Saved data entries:
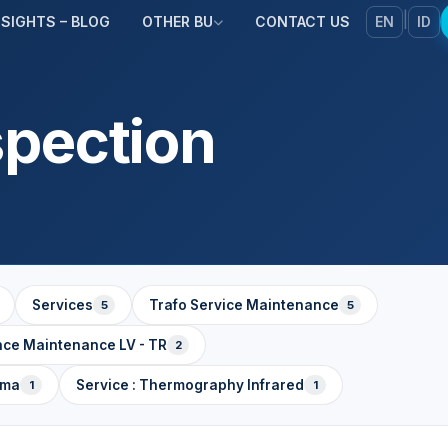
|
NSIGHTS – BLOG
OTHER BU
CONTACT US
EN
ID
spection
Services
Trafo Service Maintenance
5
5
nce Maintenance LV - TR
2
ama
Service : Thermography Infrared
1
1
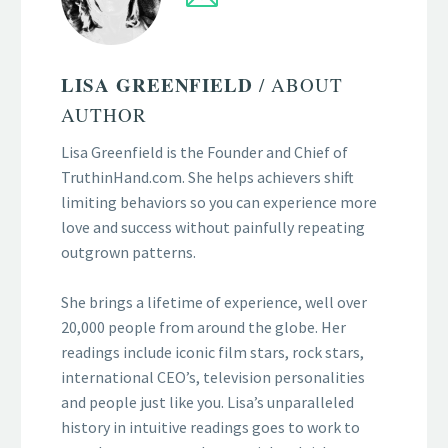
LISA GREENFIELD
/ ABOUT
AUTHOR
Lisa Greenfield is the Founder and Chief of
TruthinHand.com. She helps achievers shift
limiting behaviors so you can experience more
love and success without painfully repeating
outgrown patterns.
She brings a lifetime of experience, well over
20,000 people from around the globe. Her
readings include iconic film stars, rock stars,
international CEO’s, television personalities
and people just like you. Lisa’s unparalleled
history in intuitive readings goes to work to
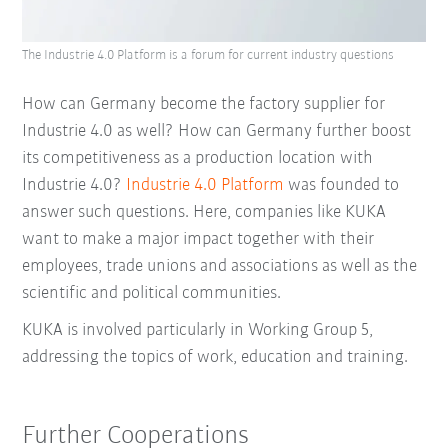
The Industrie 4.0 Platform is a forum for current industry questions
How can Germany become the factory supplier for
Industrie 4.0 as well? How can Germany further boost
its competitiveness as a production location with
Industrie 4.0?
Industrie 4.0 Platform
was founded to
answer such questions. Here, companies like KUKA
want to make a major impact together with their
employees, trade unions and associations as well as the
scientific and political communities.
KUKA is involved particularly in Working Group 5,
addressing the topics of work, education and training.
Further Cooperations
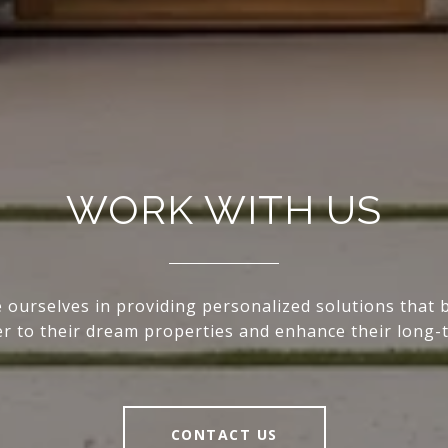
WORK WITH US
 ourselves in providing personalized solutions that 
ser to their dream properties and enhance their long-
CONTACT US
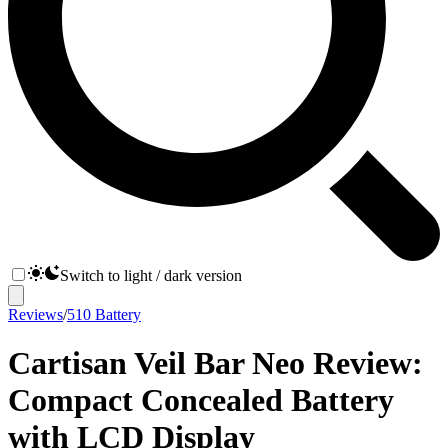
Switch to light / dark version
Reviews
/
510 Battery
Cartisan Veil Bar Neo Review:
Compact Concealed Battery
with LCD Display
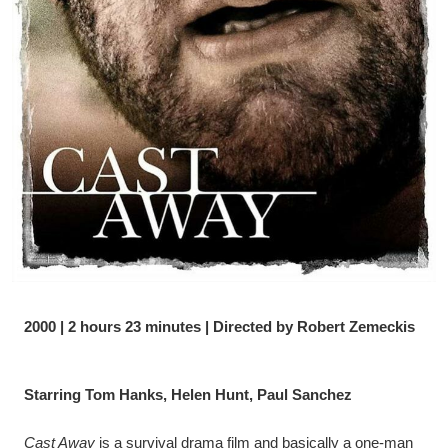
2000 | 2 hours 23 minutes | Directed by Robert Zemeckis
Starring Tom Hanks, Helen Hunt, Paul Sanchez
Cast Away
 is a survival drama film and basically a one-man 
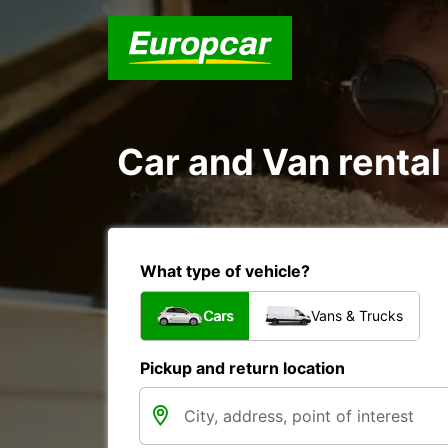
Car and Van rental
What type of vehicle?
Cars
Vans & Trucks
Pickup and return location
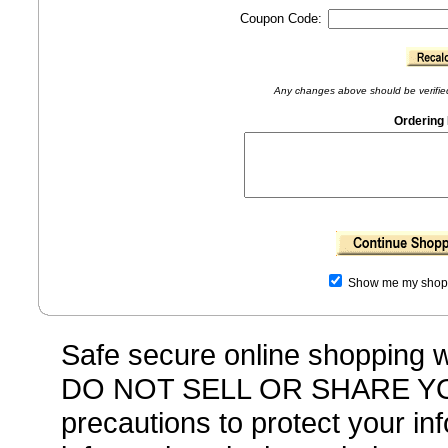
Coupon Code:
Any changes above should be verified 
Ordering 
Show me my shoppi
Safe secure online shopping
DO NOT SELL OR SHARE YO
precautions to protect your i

...

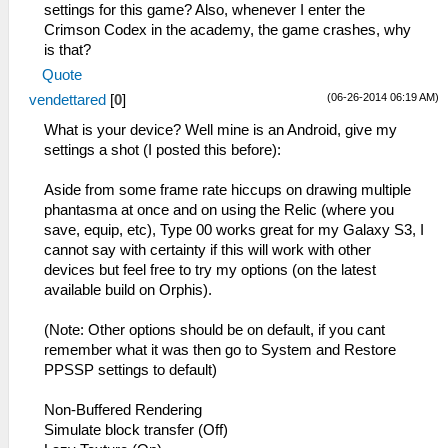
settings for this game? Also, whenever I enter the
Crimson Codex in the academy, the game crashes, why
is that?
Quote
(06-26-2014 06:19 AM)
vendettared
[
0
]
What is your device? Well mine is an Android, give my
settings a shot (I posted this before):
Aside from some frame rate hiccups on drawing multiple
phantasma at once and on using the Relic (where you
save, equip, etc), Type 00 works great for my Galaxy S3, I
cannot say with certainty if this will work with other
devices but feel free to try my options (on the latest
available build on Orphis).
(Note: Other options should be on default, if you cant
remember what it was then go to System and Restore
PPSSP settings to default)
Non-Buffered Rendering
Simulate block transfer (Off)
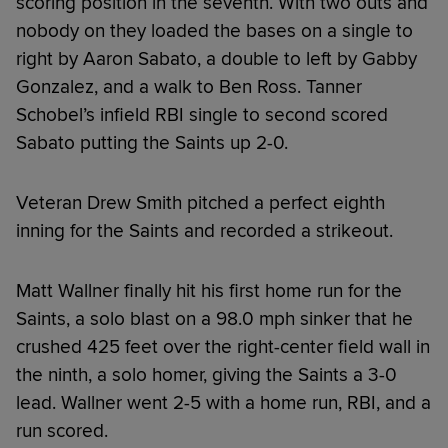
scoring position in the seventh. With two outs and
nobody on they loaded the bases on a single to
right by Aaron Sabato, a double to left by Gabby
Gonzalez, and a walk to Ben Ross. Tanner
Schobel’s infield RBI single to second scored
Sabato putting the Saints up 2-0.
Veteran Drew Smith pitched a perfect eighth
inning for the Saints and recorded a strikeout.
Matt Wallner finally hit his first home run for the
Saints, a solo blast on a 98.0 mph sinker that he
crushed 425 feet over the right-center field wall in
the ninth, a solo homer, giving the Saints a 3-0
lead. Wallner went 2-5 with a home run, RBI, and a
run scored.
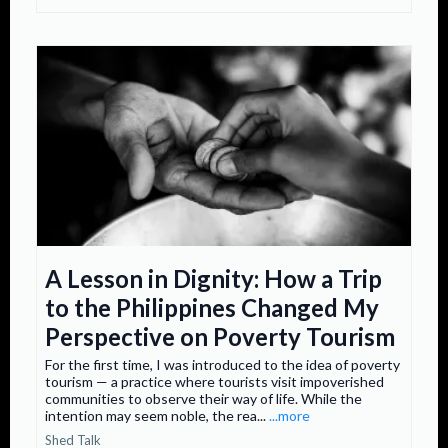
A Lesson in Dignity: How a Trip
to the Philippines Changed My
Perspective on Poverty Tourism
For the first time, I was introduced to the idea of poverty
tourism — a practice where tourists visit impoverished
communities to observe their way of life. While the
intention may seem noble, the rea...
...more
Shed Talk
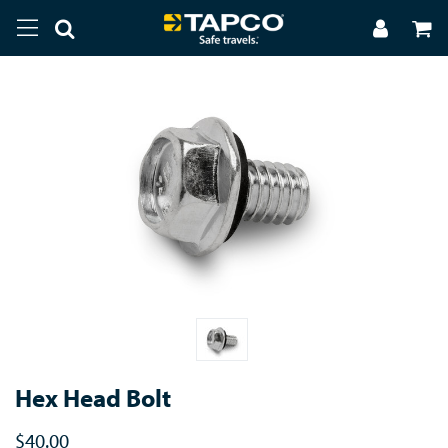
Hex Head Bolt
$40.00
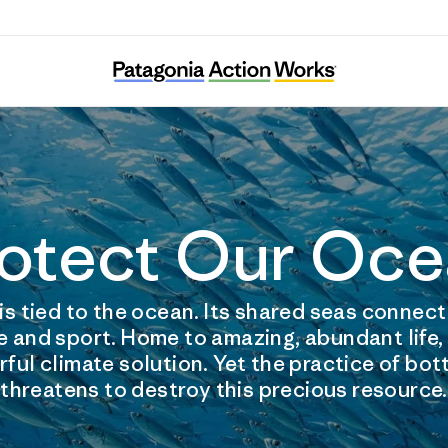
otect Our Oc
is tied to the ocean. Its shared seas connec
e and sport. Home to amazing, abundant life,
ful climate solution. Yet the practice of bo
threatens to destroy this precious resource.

Task item:
For the entries above, print exactly the lines between the one with "KUKA is involved" and the one with "Vans & Trucks", inclusive, with no pictures.

Answer for this exercise:
KUKA is involved particularly in Working Group 5,
addressing the topics of work, education and training.
Further Cooperations
WORK WITH US
 ourselves in providing personalized solutions that 
ser to their dream properties and enhance their long-
CONTACT US
Switch to light / dark version
Reviews
/
510 Battery
Cartisan Veil Bar Neo Review:
Compact Concealed Battery
with LCD Display
2000 | 2 hours 23 minutes | Directed by Robert Zemeckis
Starring Tom Hanks, Helen Hunt, Paul Sanchez
Cast Away
 is a survival drama film and basically a one-man 
Car and Van rental
What type of vehicle?
Cars
Vans & Trucks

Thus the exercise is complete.